Movement in the Margin

I've taken down a couple of blogs that were to the right simply because the authors seem to have quit posting! Still cool people, but no bloggage. And I've changed my links. More to come when I have time.

But I don't have time. This weekend I'm slammed with work. I'd like to write more up here but with a family and career...it's very hard to make the moments happen during the semester. When I read something like this piece of brilliance I'm further staggered. Everyone I read online is a good writer, but Romy's blog is the best I know, even among the 'famous' bloggers, most of whom deserve little fame. I have so much to write about from my life history I'd like to reach in that direction, but not at the moment. I'm going to submit some poems and a short essay along with my poet buddies (who are all quite published, and two sorta famous), and I haven't started my piece of that either. Five classes (a rare schedule) plus a new lit. class and a new book in my freshman comp...plus applying to another college (still heard nothing) has drained me.

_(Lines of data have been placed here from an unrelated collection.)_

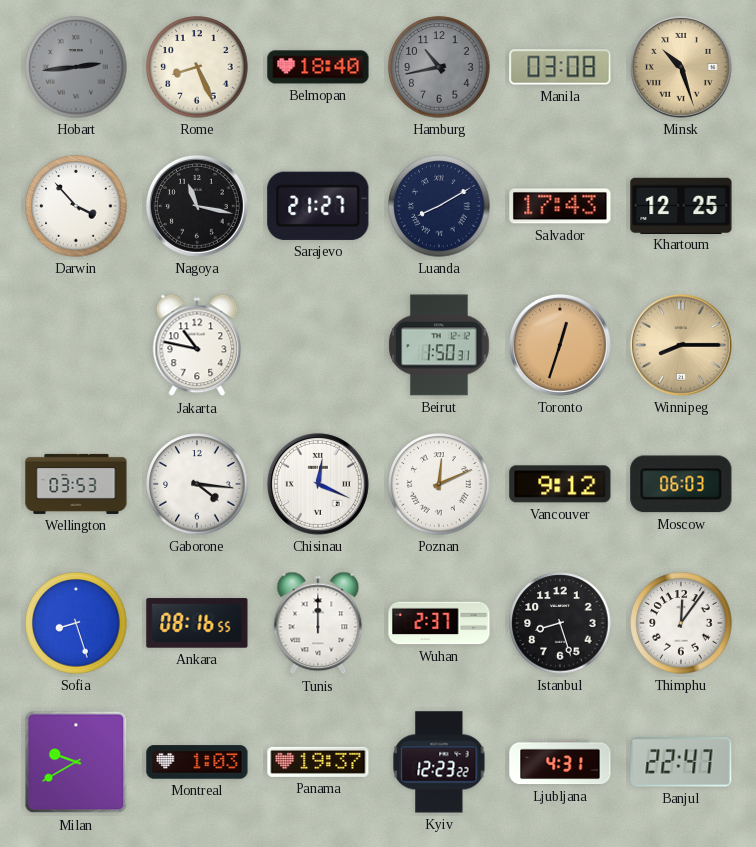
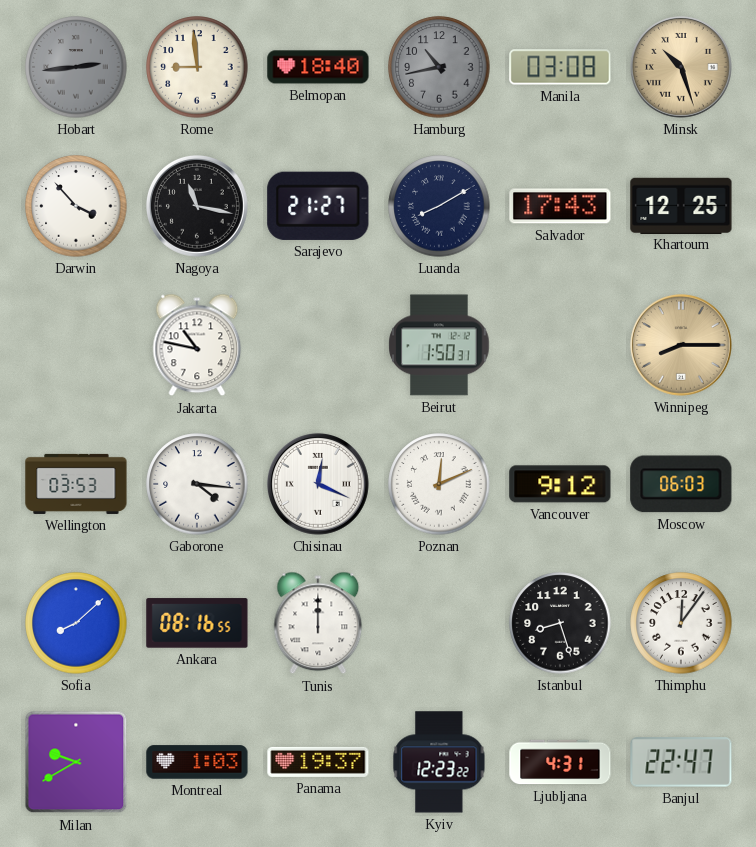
Rome: 8:26 -> 8:59
Toronto: 12:33 -> none
Sofia: 8:27 -> 8:08
Wuhan: 2:37 -> none
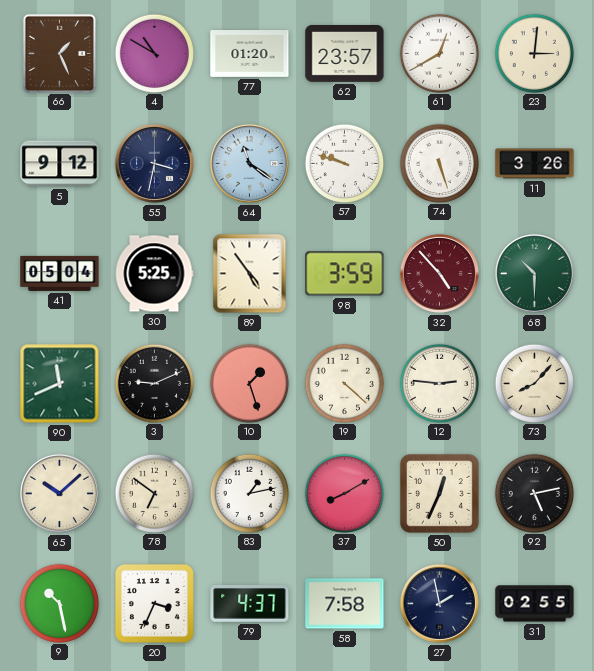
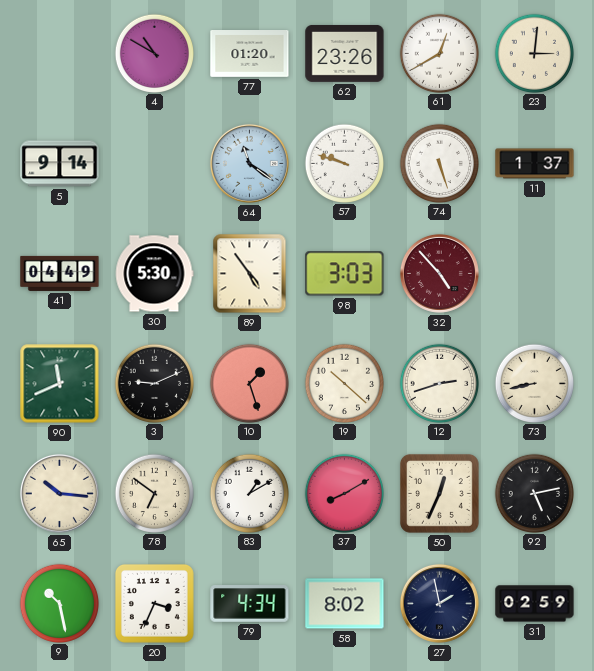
66: 1:26 -> none
62: 23:57 -> 23:26
5: 9:12 -> 9:14
55: 3:32 -> none
11: 3:26 -> 1:37
41: 05:04 -> 04:49
30: 5:25 -> 5:30
98: 3:59 -> 3:03
68: 10:30 -> none
19: 4:22 -> 10:22
12: 2:46 -> 2:42
73: 8:07 -> 8:43
65: 10:08 -> 10:16
83: 1:13 -> 1:10
79: 4:37 -> 4:34
58: 7:58 -> 8:02
31: 02:55 -> 02:59
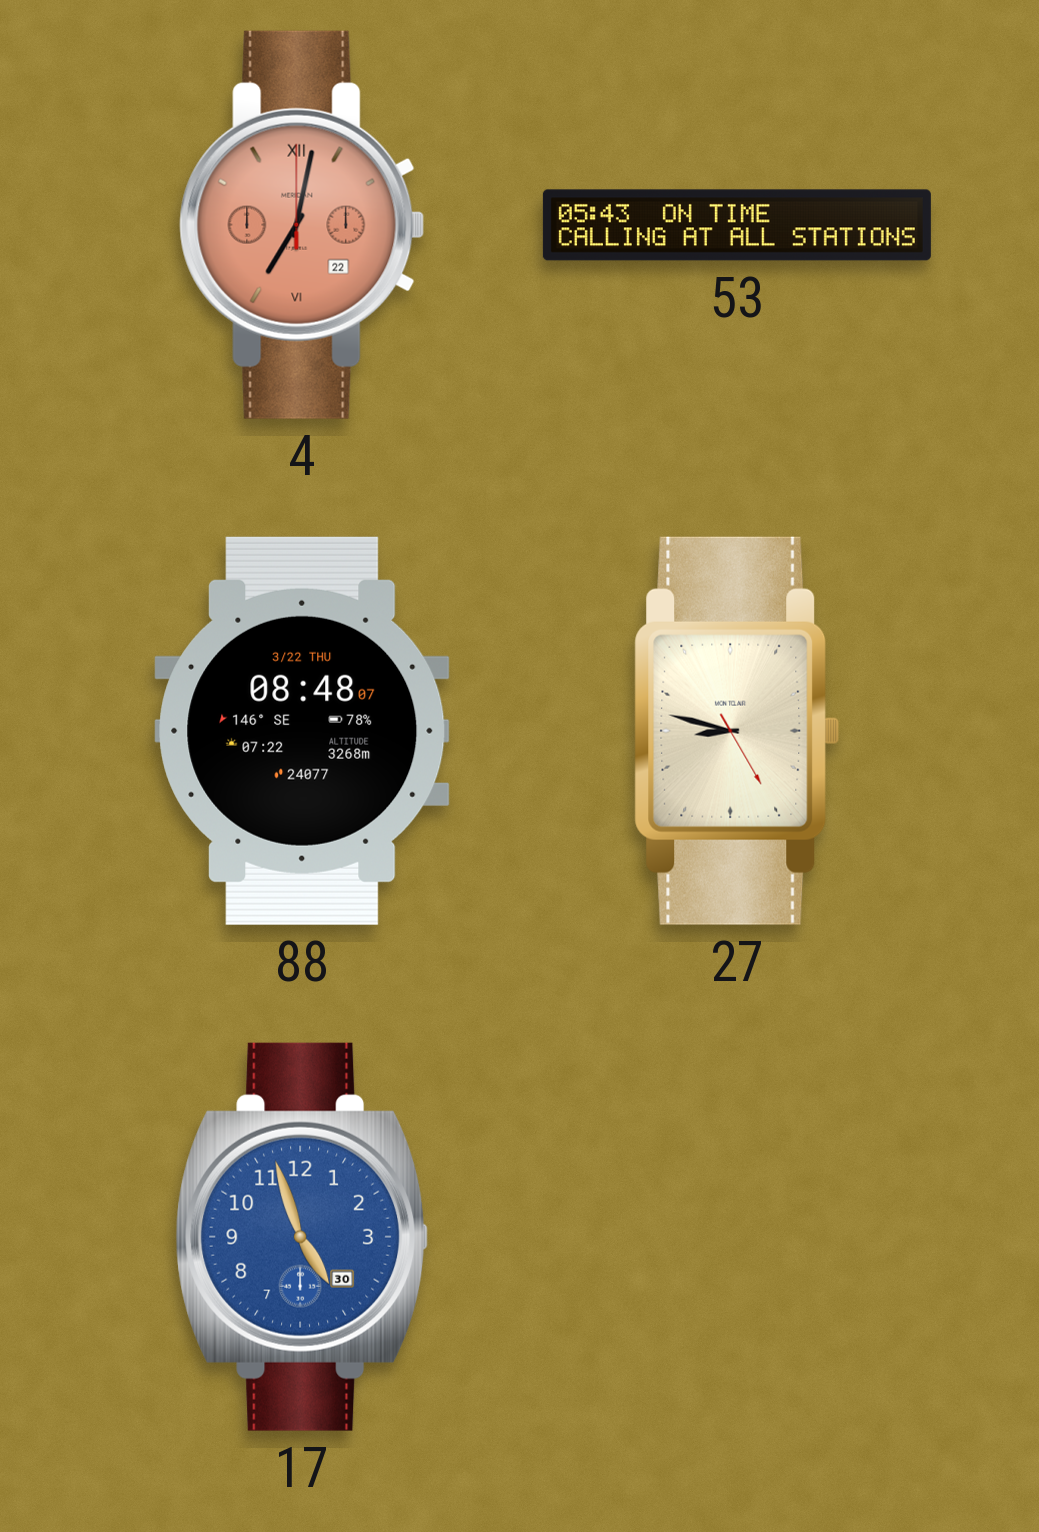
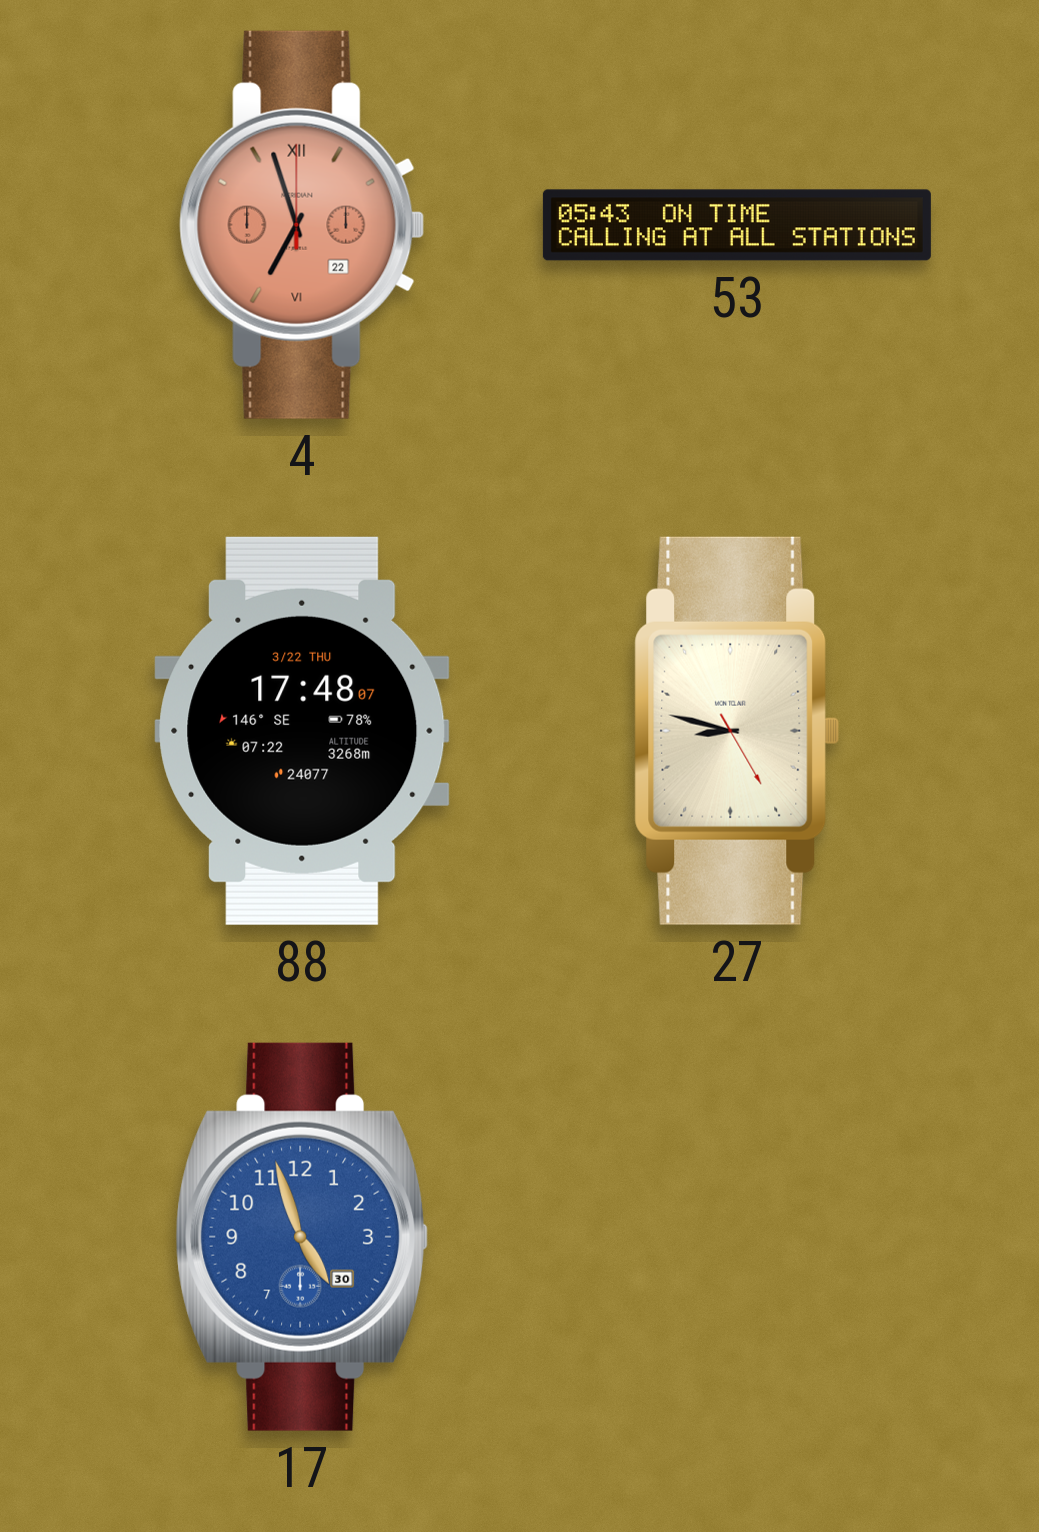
4: 7:02 -> 6:57
88: 08:48 -> 17:48
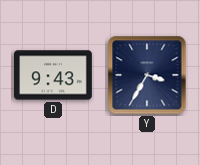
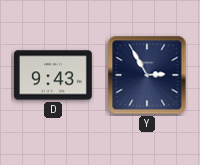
Y: 3:35 -> 2:55
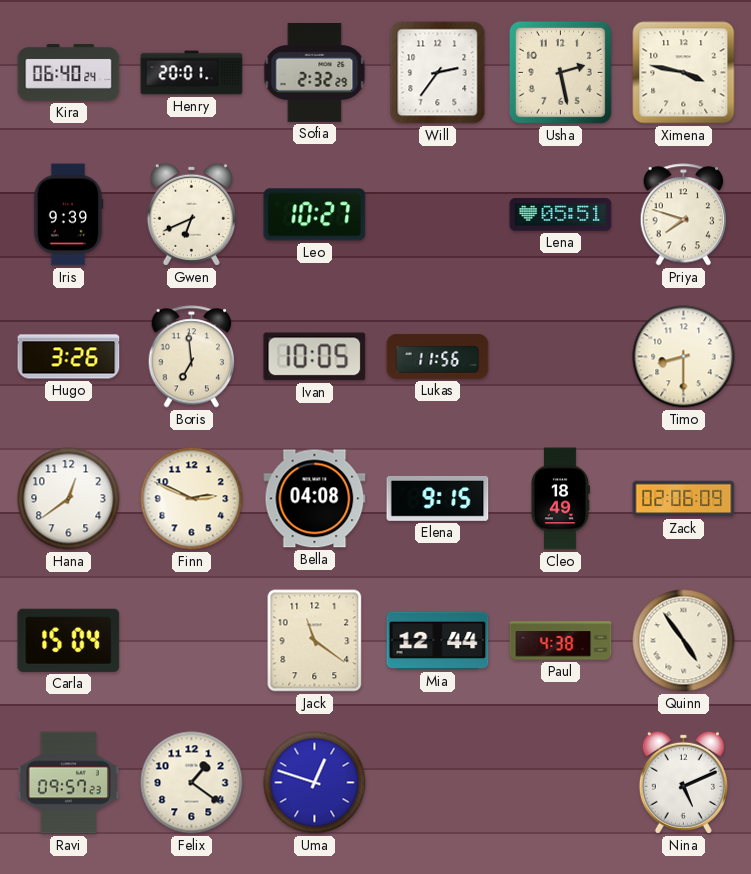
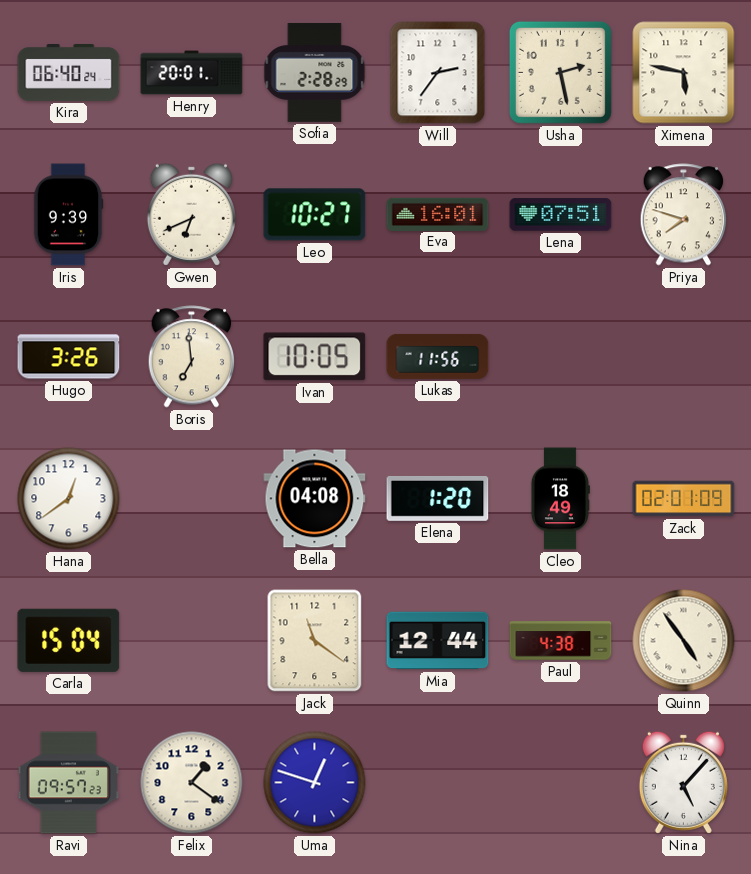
Sofia: 2:32 -> 2:28
Ximena: 3:47 -> 5:47
Eva: none -> 16:01
Lena: 05:51 -> 07:51
Timo: 8:30 -> none
Finn: 2:49 -> none
Elena: 9:15 -> 1:20
Zack: 02:06 -> 02:01
Nina: 5:11 -> 5:07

Then there's my tests. Body tests. Pokes and probes and peeks. My liver values were all back to normal a couple weeks ago after they spiked during the holiday drinking season; but my heartburn has gotten chronic in the last year and I finally had the endoscopy yesterday. An endoscopy is a very modern way of crawling into the belly. They told me I'd go into 'twilight sleep' during the procedure. Twilight as in stupor maybe. I was unconscious man. Benzodiazapene and morphine derivative. The last thing I remember is the doc coming in and asking, 'why is he still awake?' I suppose it's better to be sedated, completely, while someone sticks a 30 inch black tube through your vocal cords into your belly (and then takes little pieces of said belly out) but the fasting beforehand, and the heroin hangover all day today, both took their toll on my work week. Part of the reason I'm doing this instead of grading online essays is that my head is still sleepy-cloudy, just a bit.

In three weeks, for those with true interest, I get a colonoscopy. I'll be sedated also, which somehow feels strange, those two things simultaneous. I win this prize because a couple relatives a generation or two back died of colon cancer. I can't complain, I'm glad they're going in to muse, but it's the true turning forty rite of passage. Not gray hair, not contemplations of mortality, not even the heartburn...'we're going to put you to sleep and stick this thing {gosh, I hope they use different scopes than for the endo procedure, autoclave notwithstanding} `way up your colon, all the way to where it joins the small intestine.' Pictures and souvenirs.

I see. What a job. No wonder they pay those people.

I know I'm lucky to be having all this done, but during the semester it's demanding. Most hopefully I don't end up with an interview at the new college during the week of my colonoscopy. I'll either be starving or dopered.

Peace, friends. Back to the essays I go. On the job front, I have been digging teaching am. lit. for the first time. Crane, Stein, Anderson, Eliot. What a couple of weeks. I know I truly am fortunate.

Comments

KMJ said…
T,
Tactfully addressed! Not that I can speak for anyone else, but Nat told me not too long ago that she forgot her login and password, so I don't expect any more posts from Bong Srei. Ah well, I have been looking at my links too, and should probably update...but haven't gotten there yet.